= RECORDS FOR THIS TASK =
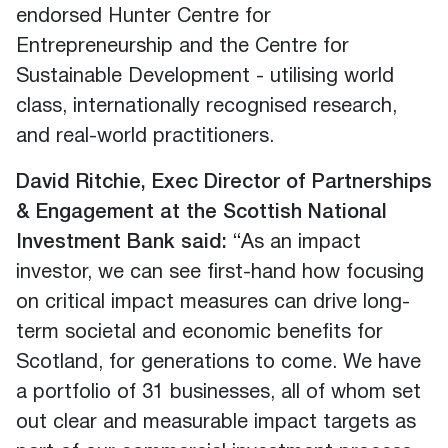
endorsed Hunter Centre for
Entrepreneurship and the Centre for
Sustainable Development - utilising world
class, internationally recognised research,
and real-world practitioners.
David Ritchie, Exec Director of Partnerships
& Engagement at the Scottish National
Investment Bank said:
“As an impact
investor, we can see first-hand how focusing
on critical impact measures can drive long-
term societal and economic benefits for
Scotland, for generations to come. We have
a portfolio of 31 businesses, all of whom set
out clear and measurable impact targets as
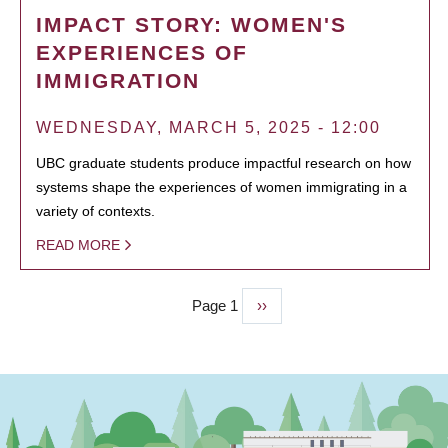
IMPACT STORY: WOMEN'S
EXPERIENCES OF
IMMIGRATION
WEDNESDAY, MARCH 5, 2025 - 12:00
UBC graduate students produce impactful research on how
systems shape the experiences of women immigrating in a
variety of contexts.
READ MORE
Page 1
Next
››
PAGINATION
page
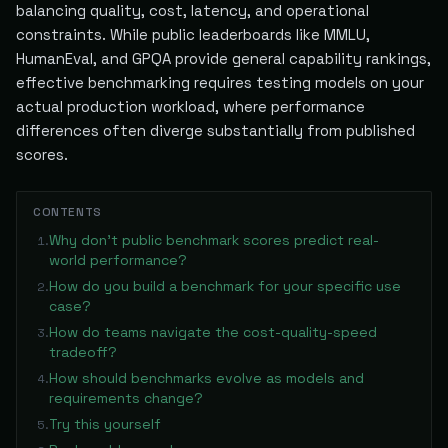
balancing quality, cost, latency, and operational
constraints. While public leaderboards like MMLU,
HumanEval, and GPQA provide general capability rankings,
effective benchmarking requires testing models on your
actual production workload, where performance
differences often diverge substantially from published
scores.
CONTENTS
Why don't public benchmark scores predict real-
1
.
world performance?
How do you build a benchmark for your specific use
2
.
case?
How do teams navigate the cost-quality-speed
3
.
tradeoff?
How should benchmarks evolve as models and
4
.
requirements change?
Try this yourself
5
.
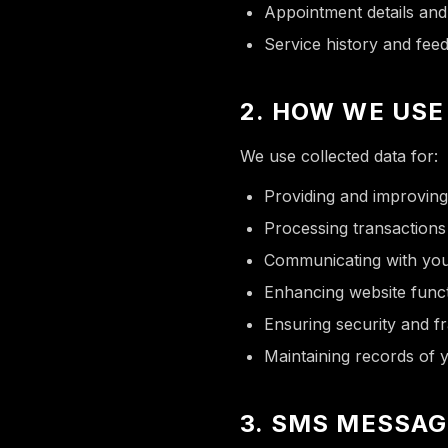
Appointment details an
Service history and fee
2. HOW WE USE
We use collected data for:
Providing and improving
Processing transaction
Communicating with you
Enhancing website funct
Ensuring security and f
Maintaining records of
3. SMS MESSAG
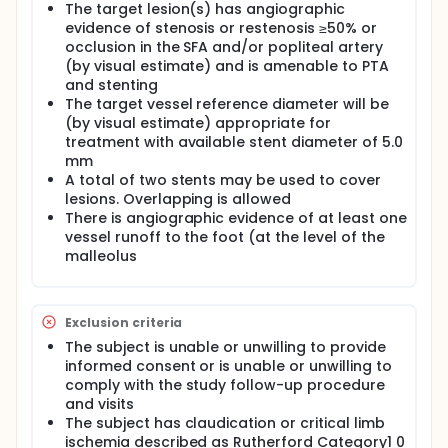
The target lesion(s) has angiographic
evidence of stenosis or restenosis ≥50% or
occlusion in the SFA and/or popliteal artery
(by visual estimate) and is amenable to PTA
and stenting
The target vessel reference diameter will be
(by visual estimate) appropriate for
treatment with available stent diameter of 5.0
mm
A total of two stents may be used to cover
lesions. Overlapping is allowed
There is angiographic evidence of at least one
vessel runoff to the foot (at the level of the
malleolus
Exclusion criteria
The subject is unable or unwilling to provide
informed consent or is unable or unwilling to
comply with the study follow-up procedure
and visits
The subject has claudication or critical limb
ischemia described as Rutherford Category1 0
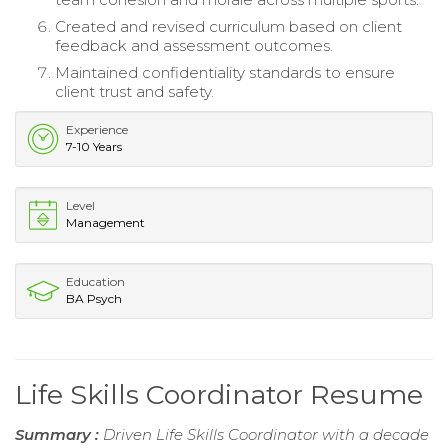
Created and revised curriculum based on client
feedback and assessment outcomes.
Maintained confidentiality standards to ensure
client trust and safety.
Experience
7-10 Years
Level
Management
Education
BA Psych
Life Skills Coordinator Resume
Summary :
Driven Life Skills Coordinator with a decade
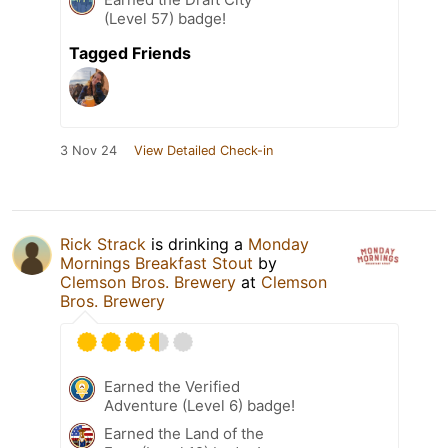
(Level 57) badge!
Tagged Friends
3 Nov 24
View Detailed Check-in
Rick Strack
is drinking a
Monday
Mornings Breakfast Stout
by
Clemson Bros. Brewery
at
Clemson
Bros. Brewery
Earned the Verified
Adventure (Level 6) badge!
Earned the Land of the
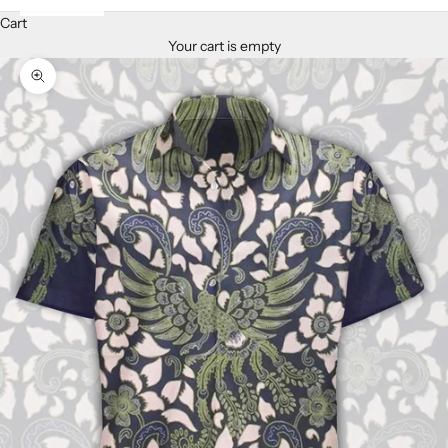
Cart
Your cart is empty
Zoom picture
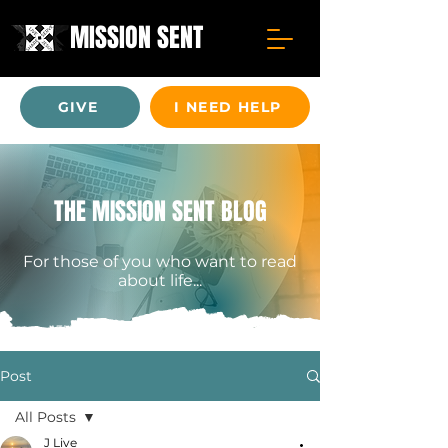
MISSION SENT
GIVE
I NEED HELP
THE MISSION SENT BLOG
For those of you who want to read
about life...
Post
All Posts
J Live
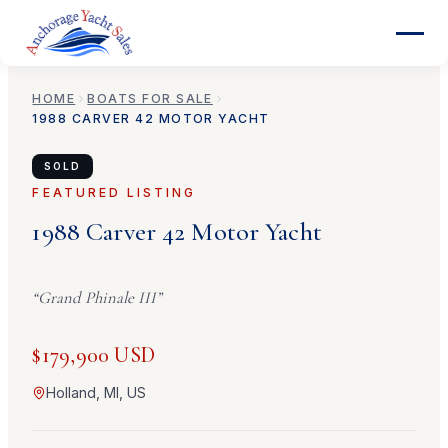
HOME
BOATS FOR SALE
1988
CARVER
42 MOTOR YACHT
SOLD
FEATURED LISTING
1988
Carver
42 Motor Yacht
“
Grand Phinale III
”
$179,900 USD
Holland, MI, US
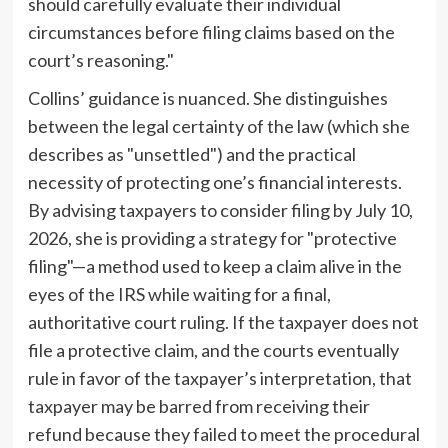
should carefully evaluate their individual
circumstances before filing claims based on the
court’s reasoning."
Collins’ guidance is nuanced. She distinguishes
between the legal certainty of the law (which she
describes as "unsettled") and the practical
necessity of protecting one’s financial interests.
By advising taxpayers to consider filing by July 10,
2026, she is providing a strategy for "protective
filing"—a method used to keep a claim alive in the
eyes of the IRS while waiting for a final,
authoritative court ruling. If the taxpayer does not
file a protective claim, and the courts eventually
rule in favor of the taxpayer’s interpretation, that
taxpayer may be barred from receiving their
refund because they failed to meet the procedural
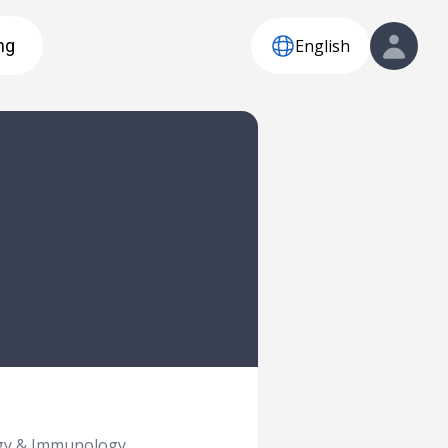
English
ng
rgy & Immunology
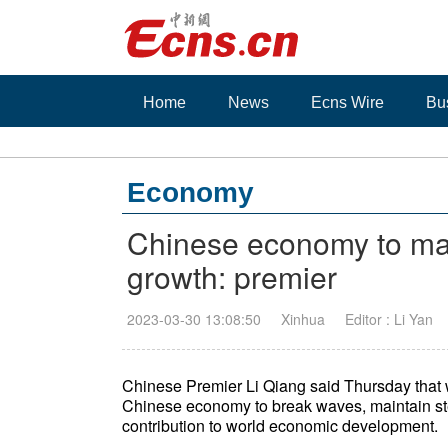
Home
News
Ecns Wire
Bu
Economy
Chinese economy to mai
growth: premier
2023-03-30 13:08:50
Xinhua
Editor : Li Yan
Chinese Premier Li Qiang said Thursday that 
Chinese economy to break waves, maintain st
contribution to world economic development.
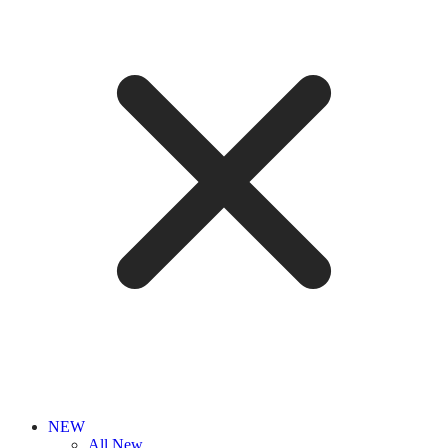
NEW
All New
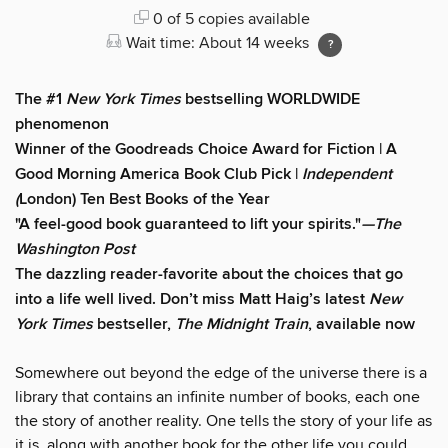
0 of 5 copies available
Wait time: About 14 weeks
The #1
New York Times
bestselling WORLDWIDE
phenomenon
Winner of the Goodreads Choice Award for Fiction | A
Good Morning America Book Club Pick |
Independent
(
London) Ten Best Books of the Year
"A feel-good book guaranteed to lift your spirits."
—The
Washington Post
The dazzling reader-favorite about the choices that go
into a life well lived. Don’t miss Matt Haig’s latest
New
York Times
bestseller,
The Midnight Train
, available now
Somewhere out beyond the edge of the universe there is a
library that contains an infinite number of books, each one
the story of another reality. One tells the story of your life as
it is, along with another book for the other life you could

= PROBLEM TO SOLVE =
Each entry should appear again exactly as written, pictures excluded.

= YOUR SOLUTION =
endorsed Hunter Centre for
Entrepreneurship and the Centre for
Sustainable Development - utilising world
class, internationally recognised research,
and real-world practitioners.
David Ritchie, Exec Director of Partnerships
& Engagement at the Scottish National
Investment Bank said:
“As an impact
investor, we can see first-hand how focusing
on critical impact measures can drive long-
term societal and economic benefits for
Scotland, for generations to come. We have
a portfolio of 31 businesses, all of whom set
out clear and measurable impact targets as
IMPACT STORY: WOMEN'S
EXPERIENCES OF
IMMIGRATION
WEDNESDAY, MARCH 5, 2025 - 12:00
UBC graduate students produce impactful research on how
systems shape the experiences of women immigrating in a
variety of contexts.
READ MORE
Page 1
Next
››
PAGINATION
page
balancing quality, cost, latency, and operational
constraints. While public leaderboards like MMLU,
HumanEval, and GPQA provide general capability rankings,
effective benchmarking requires testing models on your
actual production workload, where performance
differences often diverge substantially from published
scores.
CONTENTS
Why don't public benchmark scores predict real-
1
.
world performance?
How do you build a benchmark for your specific use
2
.
case?
How do teams navigate the cost-quality-speed
3
.
tradeoff?
How should benchmarks evolve as models and
4
.
requirements change?
Try this yourself
5
.
Appointment details an
Service history and fee
2. HOW WE USE
We use collected data for:
Providing and improving
Processing transaction
Communicating with you
Enhancing website funct
Ensuring security and f
Maintaining records of
3. SMS MESSAG
The target lesion(s) has angiographic
evidence of stenosis or restenosis ≥50% or
occlusion in the SFA and/or popliteal artery
(by visual estimate) and is amenable to PTA
and stenting
The target vessel reference diameter will be
(by visual estimate) appropriate for
treatment with available stent diameter of 5.0
mm
A total of two stents may be used to cover
lesions. Overlapping is allowed
There is angiographic evidence of at least one
vessel runoff to the foot (at the level of the
malleolus
Exclusion criteria
The subject is unable or unwilling to provide
informed consent or is unable or unwilling to
comply with the study follow-up procedure
and visits
The subject has claudication or critical limb
ischemia described as Rutherford Category1 0
Created and revised curriculum based on client
feedback and assessment outcomes.
Maintained confidentiality standards to ensure
client trust and safety.
Experience
7-10 Years
Level
Management
Education
BA Psych
Life Skills Coordinator Resume
Summary :
Driven Life Skills Coordinator with a decade
(Level 57) badge!
Tagged Friends
3 Nov 24
View Detailed Check-in
Rick Strack
is drinking a
Monday
Mornings Breakfast Stout
by
Clemson Bros. Brewery
at
Clemson
Bros. Brewery
Earned the Verified
Adventure (Level 6) badge!
Earned the Land of the
Cart
Your cart is empty
Zoom picture
MISSION SENT
GIVE
I NEED HELP
THE MISSION SENT BLOG
For those of you who want to read
about life...
Post
All Posts
J Live
HOME
BOATS FOR SALE
1988
CARVER
42 MOTOR YACHT
SOLD
FEATURED LISTING
1988
Carver
42 Motor Yacht
“
Grand Phinale III
”
$179,900 USD
Holland, MI, US
should carefully evaluate their individual
circumstances before filing claims based on the
court’s reasoning."
Collins’ guidance is nuanced. She distinguishes
between the legal certainty of the law (which she
describes as "unsettled") and the practical
necessity of protecting one’s financial interests.
By advising taxpayers to consider filing by July 10,
2026, she is providing a strategy for "protective
filing"—a method used to keep a claim alive in the
eyes of the IRS while waiting for a final,
authoritative court ruling. If the taxpayer does not
file a protective claim, and the courts eventually
rule in favor of the taxpayer’s interpretation, that
taxpayer may be barred from receiving their
refund because they failed to meet the procedural
English
ng
rgy & Immunology
Home
News
Ecns Wire
Bu
Economy
Chinese economy to mai
growth: premier
2023-03-30 13:08:50
Xinhua
Editor : Li Yan
Chinese Premier Li Qiang said Thursday that 
Chinese economy to break waves, maintain st
contribution to world economic development.
NEW
All New
0 of 5 copies available
Wait time: About 14 weeks
The #1
New York Times
bestselling WORLDWIDE
phenomenon
Winner of the Goodreads Choice Award for Fiction | A
Good Morning America Book Club Pick |
Independent
(
London) Ten Best Books of the Year
"A feel-good book guaranteed to lift your spirits."
—The
Washington Post
The dazzling reader-favorite about the choices that go
into a life well lived. Don’t miss Matt Haig’s latest
New
York Times
bestseller,
The Midnight Train
, available now
Somewhere out beyond the edge of the universe there is a
library that contains an infinite number of books, each one
the story of another reality. One tells the story of your life as
it is, along with another book for the other life you could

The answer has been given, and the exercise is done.